Dr. Arthur Terence (Terry) O’Connor, DVM

(1932 - 2019)

Inducted in 2021

Origin: Dufferin County

Nominated by: Ontario Federation of Agriculture and York Region Federation of Agriculture

Specialty: Government, Livestock - Beef, Livestock - Swine

Dr. Terry O’Connor operated a successful veterinary practice with his brother Denis in Stouffville for over 25 years, establishing firm credentials as a caring and capable veterinarian.

He then became the Ontario Ministry of Agriculture and Food’s Regional Veterinarian and Program Manager for Livestock Regulatory Programs from 1985-97.  It was during this period, that he made substantial contributions to Ontario’s beef and swine industries. He oversaw the operations of the Beef Cattle Financial Protection Plan to assure producer payments and to protect the income of farmers through the sale and payment process.

He also played a significant role in the emerging field of animal welfare to determine which animals could be transported humanely, resulting in the development of the Ontario downer policy. Terry was also at the forefront of animal welfare issues at the stockyards and sales barns to develop acceptable levels of care and euthanasia of animals in distress. He was driven by the importance of developing standards of animal care and a positive image for the beef industry.

Dr. O’Connor also played a key role in developing safe deadstock disposal alternatives for the swine industry.  In 1995, research findings from the University of Guelph, Ridgetown; into deadstock composting in burial pits were published. Terry’s work on this important research, along with OMAFRA engineer Frank Kains, led to Ontario passing a regulation to approve of this low cost but biosecure deadstock disposal method.

Another area in which Terry made a major contribution was in his work bridging the rural/urban divide. These included his years on the Markham Fair Board where he was integral in the establishment of Old MacDonald’s Farm. This unique display connects urbanites to livestock agriculture. Terry also created the  ‘Markham Pizza Project’ that educated school children about the production of pizza ingredients. From 1998 to 2019, he developed “Growing Projects” through the York Soil and Crop Association to sell the crops to support the Canadian Foodgrains Bank. These projects have already raised over $2 million in York Region that was matched 4:1 by the federal government.

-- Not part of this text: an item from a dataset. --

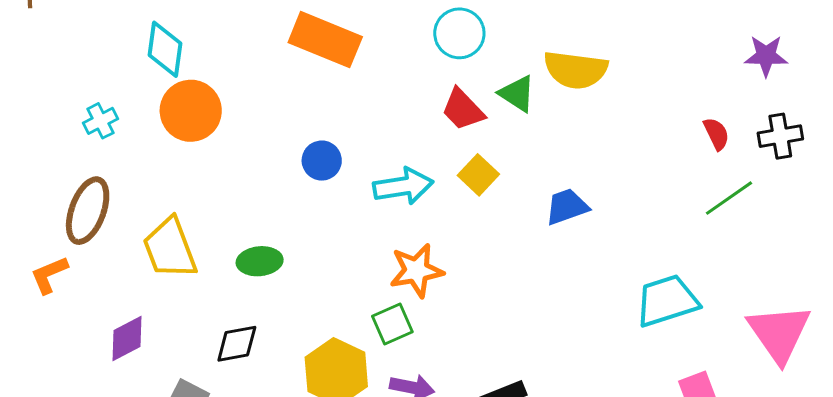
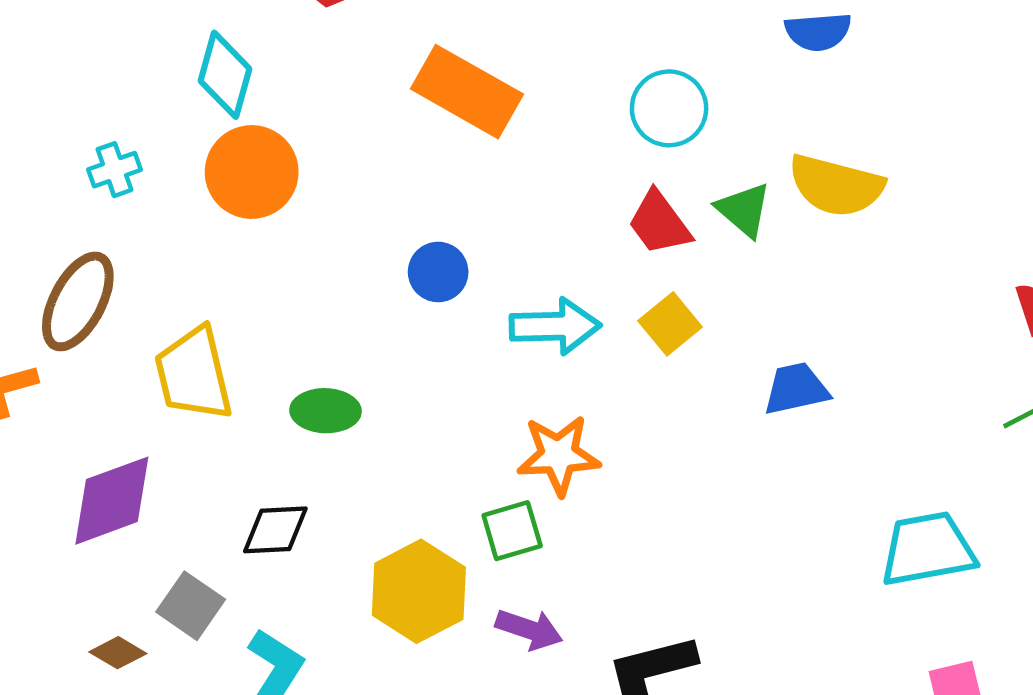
purple diamond: (127, 338) -> (112, 501), size x1.4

Through the Toronto and Region Conservation Authority (2003-6), he helped to produce the Rouge River Watershed Plan, and during his tenure on the York Region Federation of Agriculture (1998-2019), important work was done on the Rouge Park farmer-tenant consultations and bylaws relevant to trees and hunting while protecting agriculture in the “Green Space” plan.

Dr. Terry O’Connor made a significant impact on many sectors of Ontario agriculture and the environment as well as diminishing the rural/urban divide.